The router from hell

My sordid tale begins two days after Christmas in Milwaukee where I was visiting my wife's family for the holidays.

I followed my usual routine: wake up, roll the pull-out couch mattress back into the couch (sleeping on the floor is much more desirable than waking up with an S-shaped spine), brew some strong coffee and fire up the laptop. During our holiday visit the year previous, I had taken my sister-in-law shopping for a wireless router as she had been wishing to have net access on her work-issued laptop (and I wouldn't have to hook up my old Netgear with me every time I visited). The weather had recently become interesting: Temperatures in the 50s with considerable rain following a snowy extended cold snap the previous few weeks. It looked even more exciting back home where the forecast called for gusts up to 50 mph. I brought up the Weather Underground where I report data every few seconds from my home weather station. When I travel, I periodically check in on my station reports less for the data, but more for a verification that that the house hasn't collapsed, flooded to the second floor, or burned to the ground.

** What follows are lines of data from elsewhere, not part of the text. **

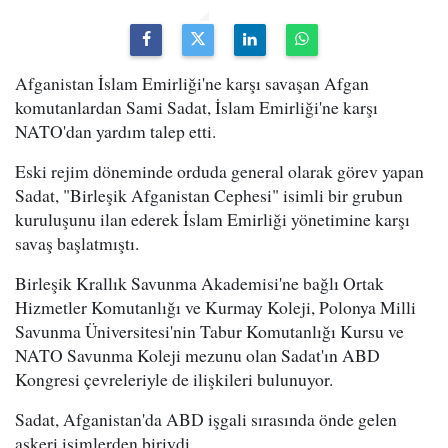
Afganistan İslam Emirliği'ne karşı savaşan Afgan
komutanlardan Sami Sadat, İslam Emirliği'ne karşı
NATO'dan yardım talep etti.
Eski rejim döneminde orduda general olarak görev yapan
Sadat, "Birleşik Afganistan Cephesi" isimli bir grubun
kuruluşunu ilan ederek İslam Emirliği yönetimine karşı
savaş başlatmıştı.
Birleşik Krallık Savunma Akademisi'ne bağlı Ortak
Hizmetler Komutanlığı ve Kurmay Koleji, Polonya Milli
Savunma Üniversitesi'nin Tabur Komutanlığı Kursu ve
NATO Savunma Koleji mezunu olan Sadat'ın ABD
Kongresi çevreleriyle de ilişkileri bulunuyor.
Sadat, Afganistan'da ABD işgali sırasında önde gelen
askeri isimlerden biriydi.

When I looked at the time series data, I was immediately drawn to the fact that the last report, a couple hours ago, was of a wind gust of 55 mph - followed by no reports. Knowing full well what this meant, I tried to ssh into my home machine anyway and of course I couldn't. After racking my brain for what the hell the name of our power company was (hey, it's auto-paid) I discovered as suspected that there were widespread power outages across Michigan.

Now, my machine is on a monster UPS that can keep it and its many external drives running for about 15 minutes. But: I do not have it set the computer to wake-on-power or wake-on-lan. So, I assumed the UPS shut the computer down gracefully following about 15 minutes of loss of mains power (it did) - but it would not boot without human intervention when power was restored. What made this especially painful was I would not know for sure when power would be restored - and the source of this wind was a strong low moving in which in its wake would be bringing in some rather cold air. While it was only a remote possibility, without power for a long enough time we could be looking at burst pipes etc.

So as I sat there, I started thinking of how I might avoid this kind of not-knowing situation in the future - and also it bugged me that I wasn't reporting weather data (geek meteorologist double whammy). For a while I had been toying with the idea of putting Linux on a router and after some research decided that I was going to put together a wireless router that ran a Linux distribution. I figured I could run something like this for many hours on a UPS and, assuming the cable wasn't down, monitor things like room temperature through my weather station.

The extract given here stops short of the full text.